The concept of deviation, in the sense of an unjustified departure from the voyage agreed in the contract, has played an important role in the development of English maritime and insurance law. The Marine Insurance Act of 1906, which was a codification of the English law of marine insurance as it existed at the end of the nineteenth century, specifically provided that, in the context of a policy for a voyage (as opposed to a period of time)

“where a ship, without lawful excuse, deviates from the voyage contemplated by the policy, the insurer is discharged from liability as from the time of the deviation…”

Thus a cargo owner could find himself without insurance if, at some stage of the voyage and unknown to him, the carrier (shipowner) departed from the agreed route or, where no route was agreed, the usual and customary course between the ports of loading and discharge, and the cargo was thereafter lost or damaged.

In an attempt to mitigate the position of the cargo interests in such a situation, the law of carriage of goods by sea required the carrier to proceed by the prescribed route. If he did not do so and loss or damage to the cargo then occurred, the carrier was held to be in ‘fundamental breach’ of contract. In consequence, he was held liable for that loss or damage, regardless of any defences or limitations in the contract of carriage that might otherwise have applied. The carrier became, as it were, the insurer of the cargo, in the place of the cargo insurer whose policy the deviation had brought to an end[1]. That deviation had indeed such serious consequences was affirmed by the House of Lords in the case of Hain Steamship Company Ltd v Tate & Lyle Ltd[2].

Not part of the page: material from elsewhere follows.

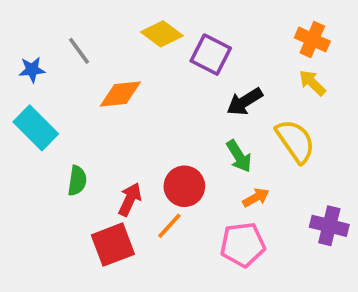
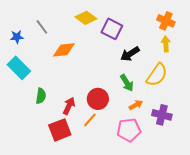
yellow arrow: (312, 83) -> (166, 44), turned 42
yellow semicircle: (295, 141) -> (157, 75), turned 70
purple cross: (329, 226) -> (162, 115), moved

Meanwhile, the cargo insurance market mitigated the serious consequences of deviation for the cargo interests by providing that, in the event of a change of voyage, the cargo was “held covered” on terms to be agreed. In the P&I world, the Clubs set out to protect themselves from the risks inherent in their members becoming, in effect, the ‘insurers of the cargo’ by reason of a deviation. They did this by excluding from the cover for cargo liabilities those that arose out of or which were incurred as consequence of a deviation. The wording then went on to define deviation as

“a departure from the contractually agreed voyage or adventure which deprives the Owner of the right to rely on defences or rights of limitation which would otherwise have been available to him…”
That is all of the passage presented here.